Raison et Sensibilité, ou les Deux Manières d’aimer (1811)
Traduction par Isabelle de Montolieu.
Arthus-Bertrand (tome I et IIp. 89-106).

CHAPITRE XXV.

Madame Jennings s’attachait tous les jours davantage aux habitans de la Chaumière et surtout à Elinor. La parfaite bonté du caractère de cette femme, l’amitié qu’elle leur témoignait si franchement, leur faisaient oublier ses petits défauts, si légers en comparaison de ses excellentes qualités. Madame Dashwood qui voyait en elle la meilleure, la plus indulgente des mères, lui pardonnait bien volontiers son ton un peu trop trivial et ses manières un peu vulgaires ; Emma s’amusait de sa franche et grosse gaîté ; Elinor toujours bonne, toujours simple, indulgente par caractère, disposée à la bienveillance et à trouver que les qualités du cœur valent bien celles de l’esprit, aimait beaucoup la bonne Jennings, et ne s’apercevait presque plus de ce qui lui manquait : mais Maria, la sensible, la délicate Maria ne pouvait s’accoutumer à son langage, à ses manières, et tout en convenant cependant qu’elle avait assez de chaleur dans les sentimens, et de complaisance pour ceux des jeunes gens, elle ajoutait toujours. Quel dommage que son esprit et son goût n’y répondent pas ! et fuyait sa société autant qu’il lui était possible.

Aux approches de la fin de l’année, madame Jennings commença à tourner ses pensées vers Londres, et à désirer d’y retourner. Après la mort de son mari, qui s’était enrichi dans le commerce, elle quitta la cité et prit une très-élégante maison près de Portman-Square. Ses filles avaient épousé l’une un baronnet, l’autre un bon gentilhomme ; elle passait toute la belle saison chez l’une ou chez l’autre, et l’hiver les réunissait à la ville. Cette année elle avait prolongé son séjour à Barton en faveur du voisinage ; mais lors qu’enfin elle se fut décidée à partir, elle demanda un jour aux demoiselles Dashwood de l’accompagner à Londres et d’y demeurer quelque temps avec elle, en les assurant avec sa cordialité accoutumée, qu’elle ne pouvait plus se passer de leur société. Maria rougit de plaisir à cette invitation, et ses yeux s’animèrent. Elinor n’y fit nulle attention, et croyant que sa sœur pensait là-dessus comme elle, elle exprima sa reconnaissance à madame Jennings en l’accompagnant d’un refus positif. Le motif qu’elle alléguait était leur résolution décidée de ne point quitter leur mère, et surtout pendant l’hiver.

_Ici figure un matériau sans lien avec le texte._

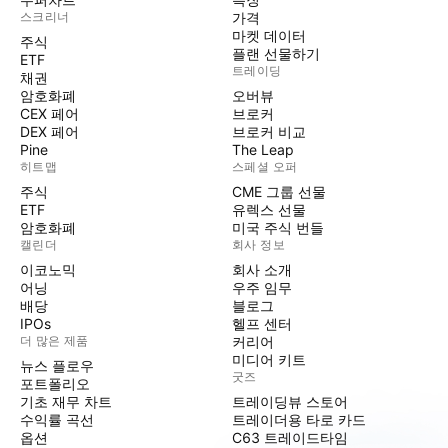
스크리너
가격
마켓 데이터
주식
플랜 선물하기
ETF
트레이딩
채권
암호화폐
오버뷰
CEX 페어
브로커
DEX 페어
브로커 비교
Pine
The Leap
히트맵
스페셜 오퍼
주식
CME 그룹 선물
ETF
유렉스 선물
암호화폐
미국 주식 번들
캘린더
회사 정보
이코노믹
회사 소개
어닝
우주 임무
배당
블로그
IPOs
헬프 센터
더 많은 제품
커리어
미디어 키트
뉴스 플로우
굿즈
포트폴리오
기초 재무 차트
트레이딩뷰 스토어
수익률 곡선
트레이더용 타로 카드
옵션
C63 트레이드타임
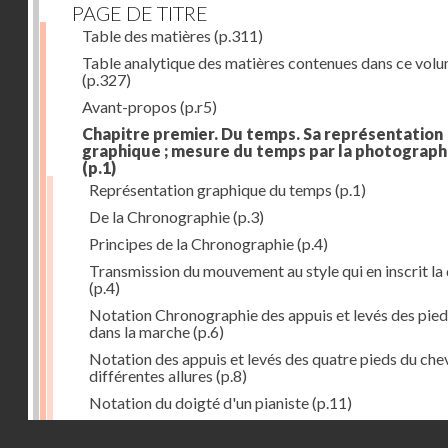
PAGE DE TITRE
Table des matières
(p.311)
Table analytique des matières contenues dans ce vol
(p.327)
Avant-propos
(p.r5)
Chapitre premier. Du temps. Sa représentation
graphique ; mesure du temps par la photograph
(p.1)
Représentation graphique du temps
(p.1)
De la Chronographie
(p.3)
Principes de la Chronographie
(p.4)
Transmission du mouvement au style qui en inscrit la
(p.4)
Notation Chronographie des appuis et levés des pied
dans la marche
(p.6)
Notation des appuis et levés des quatre pieds du chev
différentes allures
(p.8)
Notation du doigté d'un pianiste
(p.11)
Applications de la Photographie à l'inscription du t
Droits réservés - CNAM
(p.13)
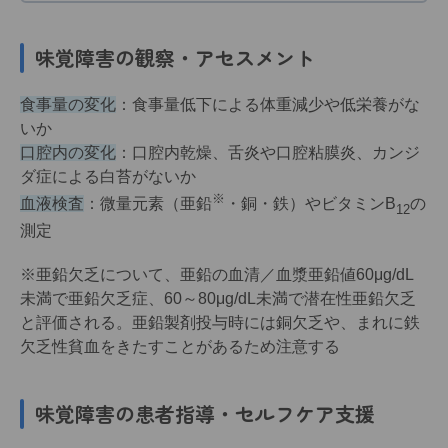
味覚障害の観察・アセスメント
食事量の変化
：食事量低下による体重減少や低栄養がな
いか
口腔内の変化
：口腔内乾燥、舌炎や口腔粘膜炎、カンジ
ダ症による白苔がないか
※
血液検査
：微量元素（亜鉛
・銅・鉄）やビタミンB
の
12
測定
※亜鉛欠乏について、亜鉛の血清／血漿亜鉛値60μg/dL
未満で亜鉛欠乏症、60～80μg/dL未満で潜在性亜鉛欠乏
と評価される。亜鉛製剤投与時には銅欠乏や、まれに鉄
欠乏性貧血をきたすことがあるため注意する
味覚障害の患者指導・セルフケア支援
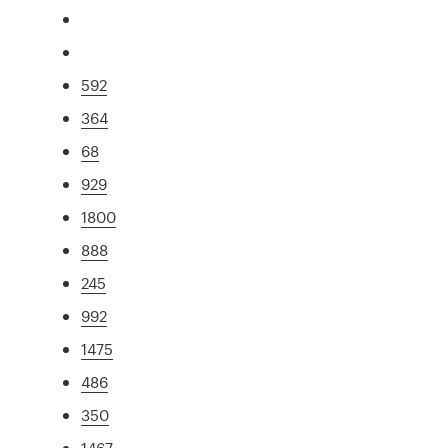
592
364
68
929
1800
888
245
992
1475
486
350
1467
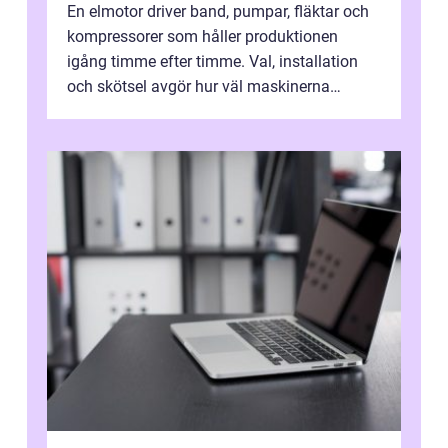
En elmotor driver band, pumpar, fläktar och
kompressorer som håller produktionen
igång timme efter timme. Val, installation
och skötsel avgör hur väl maskinerna
leverer...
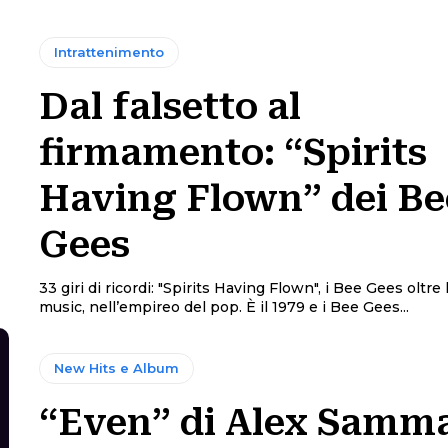
Intrattenimento
Dal falsetto al
firmamento: “Spirits
Having Flown” dei Be
Gees
33 giri di ricordi: "Spirits Having Flown", i Bee Gees oltre 
music, nell’empireo del pop. È il 1979 e i Bee Gees...
New Hits e Album
“Even” di Alex Samma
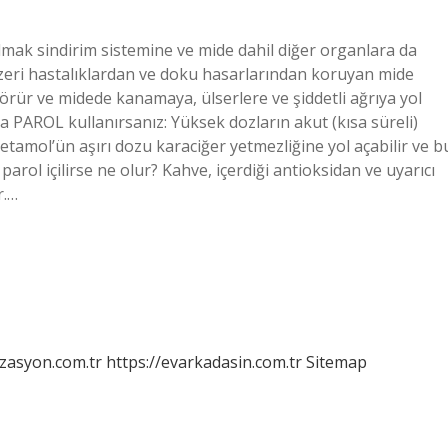
almak sindirim sistemine ve mide dahil diğer organlara da
enzeri hastalıklardan ve doku hasarlarından koruyan mide
örür ve midede kanamaya, ülserlere ve şiddetli ağrıya yol
a PAROL kullanırsanız: Yüksek dozların akut (kısa süreli)
etamol’ün aşırı dozu karaciğer yetmezliğine yol açabilir ve b
parol içilirse ne olur? Kahve, içerdiği antioksidan ve uyarıcı
r.…
izasyon.com.tr
https://evarkadasin.com.tr
Sitemap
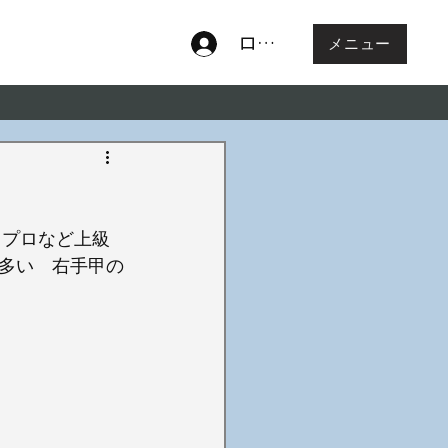
ログイン
メニュー
 プロなど上級
多い　右手甲の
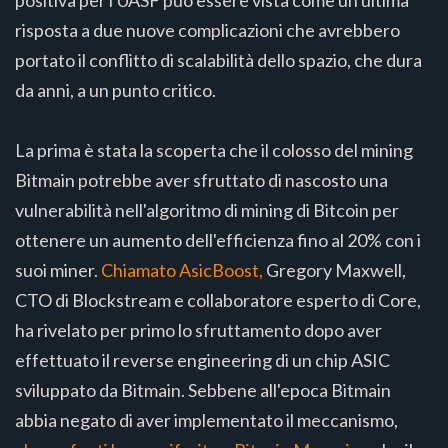
risposta a due nuove complicazioni che avrebbero
portato il conflitto di scalabilità dello spazio, che dura
da anni, a un punto critico.
La prima è stata la scoperta che il colosso del mining
Bitmain potrebbe aver sfruttato di nascosto una
vulnerabilità nell'algoritmo di mining di Bitcoin per
ottenere un aumento dell'efficienza fino al 20% con i
suoi miner.
Chiamato AsicBoost,
Gregory Maxwell,
CTO di Blockstream e collaboratore esperto di Core,
ha rivelato per primo lo sfruttamento dopo aver
effettuato il reverse engineering di un chip ASIC
sviluppato da Bitmain. Sebbene all'epoca Bitmain
abbia negato di aver implementato il meccanismo,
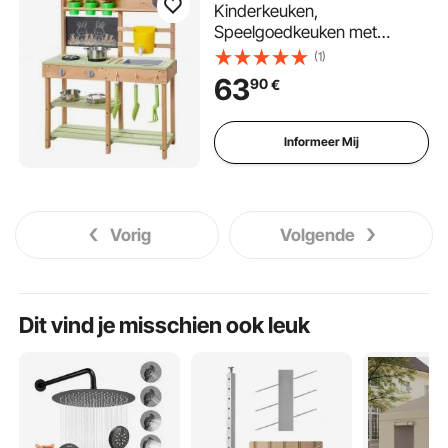
Kinderkeuken,
Speelgoedkeuken met
Fornuis, Watertank, Spoelbak,
(1)
Planttroffels, Spatel,
63
90
€
Opbergdoos, Kookgerei &
Accessoires, Houten
Buitenkeuken voor Kinderen
Informeer Mij
vanaf 3 jaar, 762x324x914
mm
Vorig
Volgende
Dit vind je misschien ook leuk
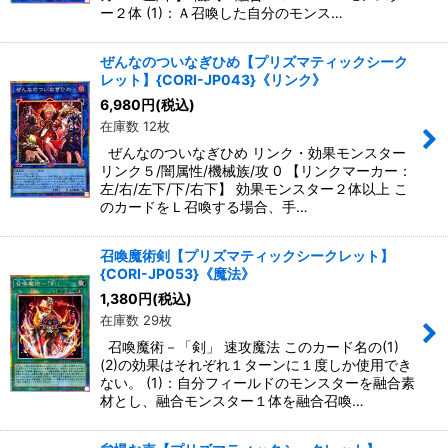
ー２体 (1)：Ａ召喚した自分のモンス…
ぜんなのついなぎひめ【プリズマティックシーク
レット】{CORI-JP043}《リンク》
6,980
円
(税込)
在庫数 12枚
ぜんなのついなぎひめ リンク・効果モンスター
リンク５/闇属性/機械族/攻 0 【リンクマーカー：
左/右/左下/下/右下】 効果モンスター２体以上 こ
のカードをＬ召喚する場合、手…
召喚魔術剣【プリズマティックシークレット】
{CORI-JP053}《魔法》
1,380
円
(税込)
在庫数 29枚
召喚魔術－「剣」 速攻魔法 このカード名の(1)
(2)の効果はそれぞれ１ターンに１度しか使用でき
ない。 (1)：自分フィールドのモンスターを融合素
材とし、融合モンスター１体を融合召喚…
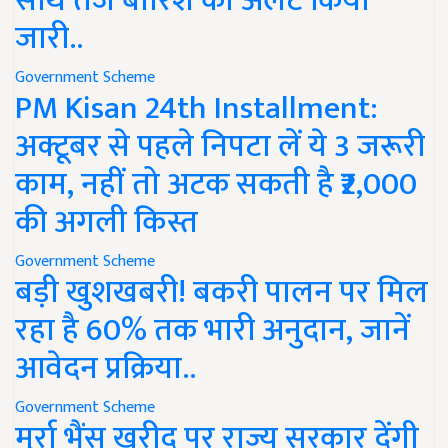
साथ तेज बारिश का अलर्ट किया
जारी..
Government Scheme
PM Kisan 24th Installment:
अक्टूबर से पहले निपटा लें ये 3 जरूरी
काम, नहीं तो अटक सकती है ₹2,000
की अगली किस्त
Government Scheme
बड़ी खुशखबरी! बकरी पालन पर मिल
रहा है 60% तक भारी अनुदान, जानें
आवेदन प्रक्रिया..
Government Scheme
मुर्रा भैंस खरीद पर राज्य सरकार देंगी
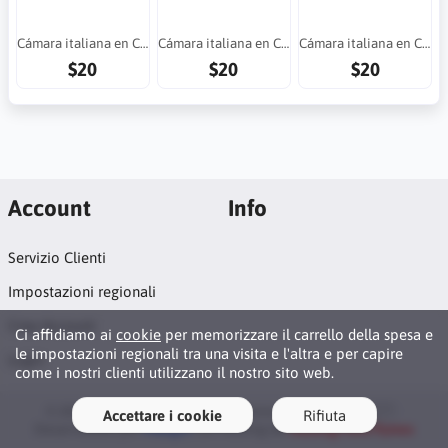
Cámara italiana en Costa Rica
Cámara italiana en Costa Rica
Cámara italiana en Costa Rica
$20
$20
$20
Account
Info
Servizio Clienti
Impostazioni regionali
Crea Account
Ci affidiamo ai
cookie
per memorizzare il carrello della spesa e
le impostazioni regionali tra una visita e l'altra e per capire
Login
come i nostri clienti utilizzano il nostro sito web.
© 2026 Cámara de Comercio Italiana de Costa Rica 🇮🇹 ·
Accettare i cookie
Rifiuta
Desarrollado por
MBagio
con hosting de
Hosting Para Pymes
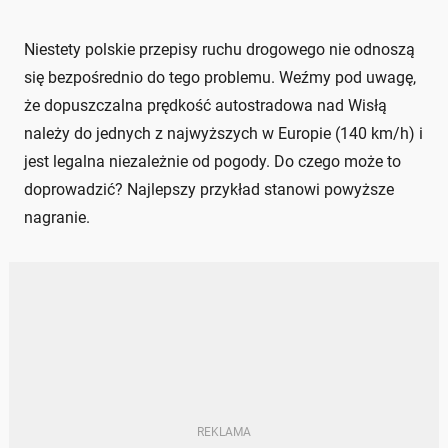
Niestety polskie przepisy ruchu drogowego nie odnoszą
się bezpośrednio do tego problemu. Weźmy pod uwagę,
że dopuszczalna prędkość autostradowa nad Wisłą
należy do jednych z najwyższych w Europie (140 km/h) i
jest legalna niezależnie od pogody. Do czego może to
doprowadzić? Najlepszy przykład stanowi powyższe
nagranie.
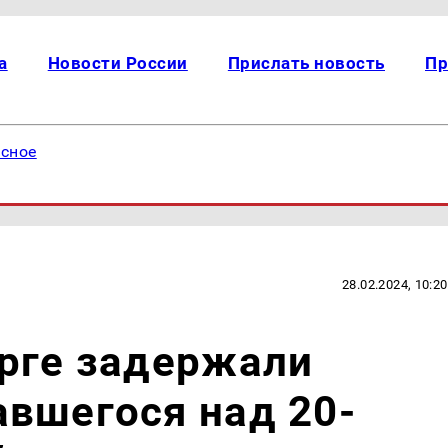
а
Новости России
Прислать новость
Пр
есное
28.02.2024, 10:20
урге задержали
вшегося над 20-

Madame Jennings parut surprise et répéta son invitation, en les pressant vivement de l’accepter. Vous comprenez bien, jeunes filles, dit-elle, que j’ai déjà demandé l’avis de la maman, il est tout-à-fait conforme au mien. Elle est charmée que vous alliez un peu respirer l’air de Londres ; ainsi c’est tout arrangé, et j’ai mis dans mon cœur de vous avoir chez moi. Vous ne me gênerez pas du tout ; ma maison est assez grande à présent, que j’ai marié Charlotte, et quant au voyage, j’envoie Betti la première par le coche pour nous recevoir. Nous pouvons très-bien tenir trois dans ma chaise ; une fois en ville, tout ira de soi-même. Si vous me trouvez trop vieille, si vous vous ennuyez chez moi ou dans ma société, vous pourrez toujours aller avec l’une de mes filles. Vous voyez comme je les ai bien mariées ; si je n’en fais pas autant de vous ce ne sera pas ma faute, et peut-être avant la fin de l’hiver le serez-vous toutes les deux.

— J’ai un soupçon, dit sir Georges, que si on consulte mademoiselle Maria, elle n’aura aucune objection contre ce projet ; mais sa sœur aînée sera plus difficile à gagner. Ai-je deviné miss Maria ? je parie que oui.

— Et vous avez raison, dit-elle avec sa franchise ordinaire, oui, je l’avoue, je serai parfaitement contente d’aller à Londres cet hiver ; ce serait un si grand bonheur pour moi, qu’à peine puis-je l’exprimer. C’est vous dire, chère dame, que votre invitation vous assure pour jamais ma plus tendre reconnaissance.

Elinor entendit très-bien ce que sa sœur voulait dire et ce qui l’attirait si puissamment à Londres. Elle devait y trouver Willoughby ; que fallait-il de plus ? Elinor aimait Maria trop tendrement pour pouvoir se résoudre à l’affliger en mettant trop d’obstacles à ce qu’elle désirait avec tant d’ardeur ; pressée donc de nouveau par madame Jennings, elle se contenta cette fois de s’en remettre à la décision de leur mère, qui par bonté pour ses filles, disait-elle, avait cédé à l’envie de leur procurer un plaisir, mais qui souffrirait certainement de se séparer d’elles. À peine eut-elle achevé cette phrase, que Maria reprit la parole avec plus de vivacité encore que la première fois en s’écriant : Ah, mon Dieu ! ma sœur, croyez vous réellement que notre départ lui serait si pénible ? alors il n’y faut pas songer. Ma bonne, ma tendre mère ! non, non, nous ne devons pas la quitter, si notre absence la chagrine, si elle est moins heureuse, moins bien soignée. Ah ! non, non, rien au monde ne pourrait me forcer à la laisser ; n’est-ce pas, Elinor, il n’en est plus question.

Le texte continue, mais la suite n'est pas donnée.